What to work on =
Some lines in the listing below may include the string "shughuli". How many are there? Give only the number.

Data provided =
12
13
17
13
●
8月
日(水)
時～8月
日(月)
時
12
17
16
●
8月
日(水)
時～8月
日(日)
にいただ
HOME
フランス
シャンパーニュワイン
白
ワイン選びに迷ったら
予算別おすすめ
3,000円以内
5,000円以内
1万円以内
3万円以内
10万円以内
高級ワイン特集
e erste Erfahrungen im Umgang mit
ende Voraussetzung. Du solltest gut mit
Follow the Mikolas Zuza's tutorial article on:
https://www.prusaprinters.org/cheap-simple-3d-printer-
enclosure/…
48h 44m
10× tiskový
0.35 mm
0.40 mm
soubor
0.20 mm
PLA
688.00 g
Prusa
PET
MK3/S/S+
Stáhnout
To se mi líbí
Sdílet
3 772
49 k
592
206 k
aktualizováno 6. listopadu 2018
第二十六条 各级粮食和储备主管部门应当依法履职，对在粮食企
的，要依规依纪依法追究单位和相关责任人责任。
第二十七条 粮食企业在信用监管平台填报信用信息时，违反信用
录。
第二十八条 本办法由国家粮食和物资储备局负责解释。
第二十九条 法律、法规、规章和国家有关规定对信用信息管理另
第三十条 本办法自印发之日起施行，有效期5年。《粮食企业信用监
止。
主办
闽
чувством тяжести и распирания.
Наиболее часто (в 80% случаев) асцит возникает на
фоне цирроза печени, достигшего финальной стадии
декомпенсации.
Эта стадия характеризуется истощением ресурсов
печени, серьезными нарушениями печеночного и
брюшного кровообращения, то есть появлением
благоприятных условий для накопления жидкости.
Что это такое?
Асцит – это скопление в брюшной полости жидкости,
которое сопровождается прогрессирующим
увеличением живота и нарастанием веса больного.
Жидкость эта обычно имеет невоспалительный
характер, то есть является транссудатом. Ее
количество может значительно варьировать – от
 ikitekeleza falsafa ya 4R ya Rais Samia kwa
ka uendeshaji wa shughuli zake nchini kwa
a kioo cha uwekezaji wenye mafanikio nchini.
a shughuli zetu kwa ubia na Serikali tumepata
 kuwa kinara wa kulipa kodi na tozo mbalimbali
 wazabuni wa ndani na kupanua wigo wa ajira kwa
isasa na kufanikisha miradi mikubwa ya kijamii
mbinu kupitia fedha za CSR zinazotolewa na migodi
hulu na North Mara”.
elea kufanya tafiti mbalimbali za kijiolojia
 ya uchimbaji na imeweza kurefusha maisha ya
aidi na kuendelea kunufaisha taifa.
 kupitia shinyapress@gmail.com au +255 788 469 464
...
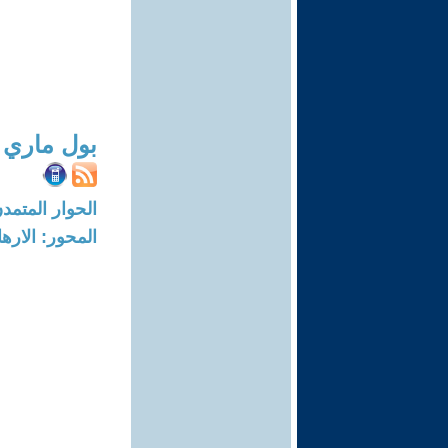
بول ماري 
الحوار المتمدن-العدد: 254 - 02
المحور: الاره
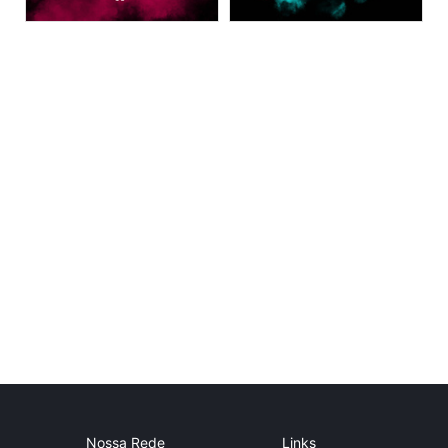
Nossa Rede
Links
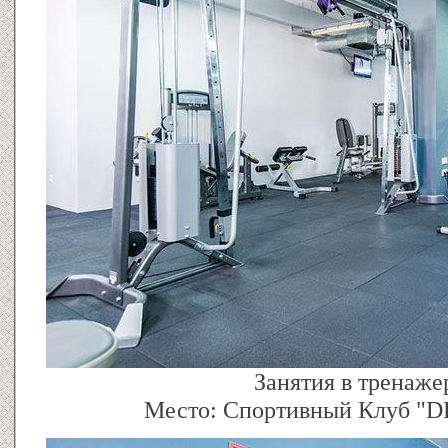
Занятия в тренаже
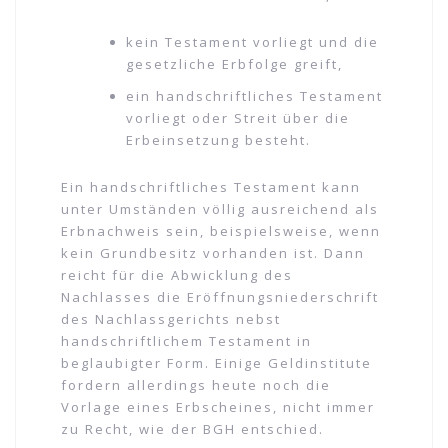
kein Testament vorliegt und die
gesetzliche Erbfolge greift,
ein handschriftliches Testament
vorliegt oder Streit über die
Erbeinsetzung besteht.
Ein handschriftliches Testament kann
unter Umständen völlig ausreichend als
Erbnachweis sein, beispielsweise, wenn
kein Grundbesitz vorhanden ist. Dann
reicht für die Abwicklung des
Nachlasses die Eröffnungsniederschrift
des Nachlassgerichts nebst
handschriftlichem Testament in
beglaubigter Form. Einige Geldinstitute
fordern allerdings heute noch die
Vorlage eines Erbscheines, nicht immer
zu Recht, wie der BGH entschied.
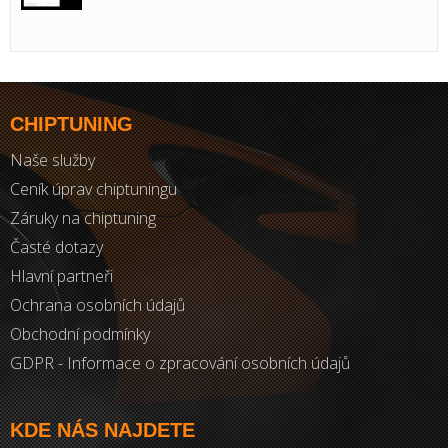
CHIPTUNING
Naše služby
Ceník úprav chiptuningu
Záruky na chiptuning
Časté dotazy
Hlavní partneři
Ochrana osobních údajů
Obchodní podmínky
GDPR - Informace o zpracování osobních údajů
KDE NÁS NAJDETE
* * *
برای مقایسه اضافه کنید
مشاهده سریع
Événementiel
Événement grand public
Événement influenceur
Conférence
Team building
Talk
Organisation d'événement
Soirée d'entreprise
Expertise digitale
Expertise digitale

Finished task =
2